There are tools the federal government and Reserve Bank could use to kick-start the economy, especially after a difficult start to 2020, which included the bushfire crisis and Coronavirus epidemic. Some of these options – like tax cuts – could help boost spending and sentiment in what is set to be a sluggish year for growth.
The high-level outlook
Even before the calendar year began, the growth outlook was subdued at best for Australia. It’s important to note that, though the volatility of the first few months has rattled markets, it was never looking to be a stand-out year for GDP.
There are a number of factors contributing to this, which were known to us in 2019. For example, we have low wages growth, and business investment growth isn’t particularly strong. The mining sector is also coming back as a share of the economy, but non-mining growth remains relatively soft.
In November 2019, annual growth retail spending has fallen to 2.7% from 3.3%. This year, consumer spending will be impacted by the bushfires and the impact of the coronavirus travel restrictions on the tourism industry.
Overall, we expect GDP growth in Australia this year to be at around the two per cent mark, which is tracking lower than the average of about two and half to three per cent.
Given the subdued growth projections, there are a number of measures that could be on the cards this year.
Income tax cuts
For Australian households, tax cuts are one of the most effective forms of stimulus the federal government can action.
At this stage, there is nothing officially in the works, as per the mid-year economic outlook released in December last year.
However, the federal budget is set to be handed down in May, which is often where the government announces any changes to tax concessions or new tax cuts.
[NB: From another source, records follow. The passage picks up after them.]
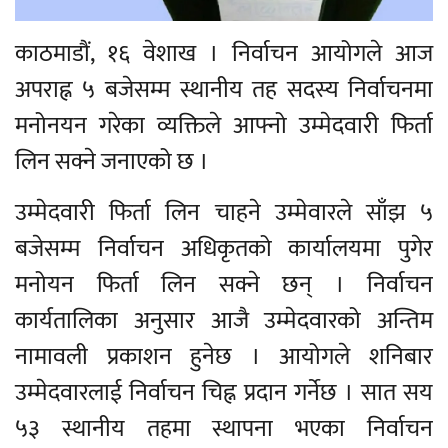
काठमाडौं, १६ वेशाख । निर्वाचन आयोगले आज
अपराह्न ५ बजेसम्म स्थानीय तह सदस्य निर्वाचनमा
मनोनयन गरेका व्यक्तिले आफ्नो उम्मेदवारी फिर्ता
लिन सक्ने जनाएको छ ।
उम्मेदवारी फिर्ता लिन चाहने उम्मेवारले साँझ ५
बजेसम्म निर्वाचन अधिकृतको कार्यालयमा पुगेर
मनोयन फिर्ता लिन सक्ने छन् । निर्वाचन
कार्यतालिका अनुसार आजै उम्मेदवारको अन्तिम
नामावली प्रकाशन हुनेछ । आयोगले शनिबार
उम्मेदवारलाई निर्वाचन चिह्न प्रदान गर्नेछ । सात सय
५३ स्थानीय तहमा स्थापना भएका निर्वाचन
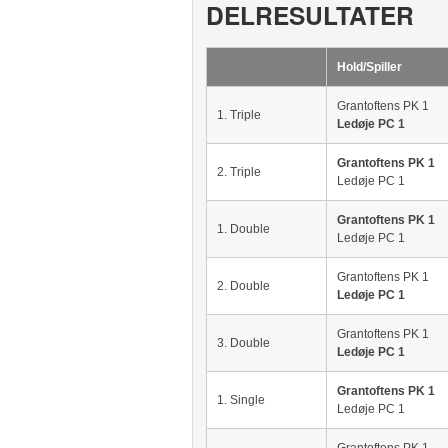
DELRESULTATER
Hold/Spiller
Grantoftens PK 1
1. Triple
Ledøje PC 1
Grantoftens PK 1
2. Triple
Ledøje PC 1
Grantoftens PK 1
1. Double
Ledøje PC 1
Grantoftens PK 1
2. Double
Ledøje PC 1
Grantoftens PK 1
3. Double
Ledøje PC 1
Grantoftens PK 1
1. Single
Ledøje PC 1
For example, at the last federal budget, Treasurer Josh Frydenberg handed down tax cuts for middle-income earners, effective immediately.
Cash rate cuts
We expect the cash rate will continue to fall in 2020, reaching a low of 0.25% over the next six months. We don’t expect the cash rate to fall beyond that point, because it’s unlikely that cuts beyond that point would be passed on by the banks, through interest rates on mortgages.
Only when the cash rate reaches about 0.25% and there are signs that the government is not going to provide stimulus via fiscal policy would the RBA embark on a quantitative easing program.
Quantitative easing usually involves using printed money to buy up securities, government bonds, highly-rated mortgaged-backed securities and highly-rated corporate debt.
The aim of quantitative easing is to inject cash into the economy, in the hope that some of it will be lent out, that people will take on more risk and that long-term interest rates will remain low.
This measure would provide some help. However, if you look at other countries that have employed quantitative easing, there hasn’t been a big increase in lending. Our bond and interest rates are already low, and most Australians borrow over the short-term and not the long-term.
At this stage, the federal government appears to be more open to providing a smaller surplus in the 2020 federal budget, in order to provide further relief to the bushfire-impacted parts of Australia.
A surplus is important to Australia’s triple A credit rating, so this is something to keep an eye on. Windfall from commodity prices would be supportive of a surplus, which for the time being, is a wait and see situation.